Bài báo khoa học

Compressive strength is a primary factor of concrete. Concrete characteristic severely affects by temperatures, which can reduce the strength properties of the concrete. Therefore, the accurate prediction of the concrete compressive strength at elevated temperatures is challenging. This study aims to develop a robust hybrid SCA-XGB model that integrated a sine cosine algorithm and an extreme gradient boosting model, to precisely predict the compressive strength of concrete at elevated temperatures. First, the database of concrete strength at different temperatures is collected from the literature. Then, hybrid SCA-XGB models are developed with the assistance of the SCA algorithm for fining-tune the hyperparameters of the XGB model for predicting the compressive strength at elevated temperatures. As a result, several hybrid SCA-XGB models are generated by changing the training-test ratio of database and the population size of the SCA algorithm. The best hybrid SCA-XGB model is chosen by evaluating the statistical metrics.

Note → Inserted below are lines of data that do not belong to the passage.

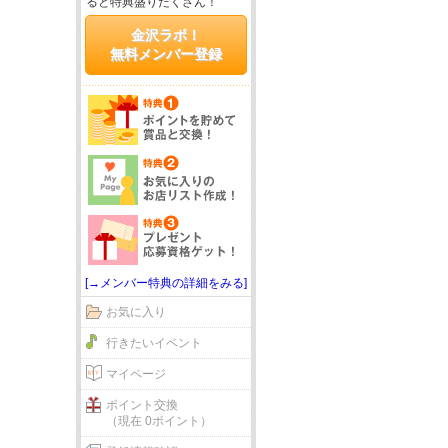
ると特典盛りだくさん！
金沢ラボ！
無料メンバー登録
[→メンバー特典の詳細をみる]
お気に入り
行きたいイベント
マイページ
ポイント交換
（現在 0ポイント）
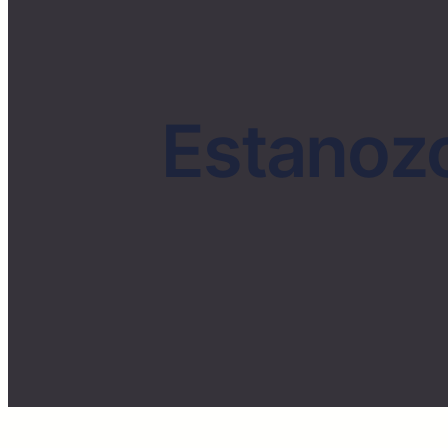
Estanozo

The performance of the best SCA -XGB model is compared with those of other machine learning (ML) models. The SCA-XGB model achieves credible results with (0.995, 0.982) of R2, (0.925 and 0.810) of A10, (1.774 MPa and 3.676 MPa) of RMSE, and (1.317 MPa and 2.706 MPa) of MAE. It is found that the SCA-XGB model not only accurately predicts the compressive strength of concrete at elevated temperatures but also outperforms other models. Notably, the black box behind the SCA-XGB model is explored using the SHapley Additive exPlanation (SHAP) method via the global and local explanations. Finally, a web application is built based on the SCA-XGB model for users can rapidly predict the compressive strength of concrete at elevated temperatures.